Estimada Demis Silva:
No sé muy bien a qué te refieres cuando hablas de niños especiales, si a todos los niños que tienen algún tipo de discapacidad, a quienes tienen discapacidad intelectual o a los niños con síndrome de Down. Yo te puedo responder a lo relativo a este último grupo.
No conozco ningún impedimento especial que haga que la utilización de instrumentos de percusión pueda perjudicar a los niños con síndrome de Down. De hecho, conozco algunos a los que sus padres compraron algún tambor como juguete y que están encantados con él. Bien es verdad que en determinados casos aparece cierta hipersensibilidad estimular, que hace que no les agraden los lugares con muchos estímulos, como sitios donde hay mucha gente o ruidos fuertes. Pero eso solo le ocurre a algunos de ellos.

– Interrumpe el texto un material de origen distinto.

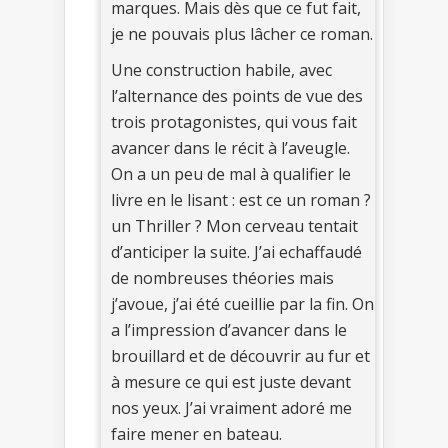
marques. Mais dès que ce fut fait,
je ne pouvais plus lâcher ce roman.
Une construction habile, avec
l’alternance des points de vue des
trois protagonistes, qui vous fait
avancer dans le récit à l’aveugle.
On a un peu de mal à qualifier le
livre en le lisant : est ce un roman ?
un Thriller ? Mon cerveau tentait
d’anticiper la suite. J’ai echaffaudé
de nombreuses théories mais
j’avoue, j’ai été cueillie par la fin. On
a l’impression d’avancer dans le
brouillard et de découvrir au fur et
à mesure ce qui est juste devant
nos yeux. J’ai vraiment adoré me
faire mener en bateau.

Mi sugerencia sería que si quieres comenzar a dar clases de batería a niños con síndrome de Down en tu academia de música, sencillamente estudies el caso de cada niño, de forma individual y personalizada. Si un niño concreto rechaza las clases y se siente incómodo en ellas, porque el sonido de la batería le incomoda, pues no podrá asistir a clase. Pero a otro probablemente le gustará y podrá acudir gustoso.
A mí personalmente me parece una buena idea, por lo que supone de trabajar con la música, algo que a ellos les gusta mucho, los ritmos, las melodías, e incluso, lo que les puede ayudar como estrategia de mejora de su coordinación motriz.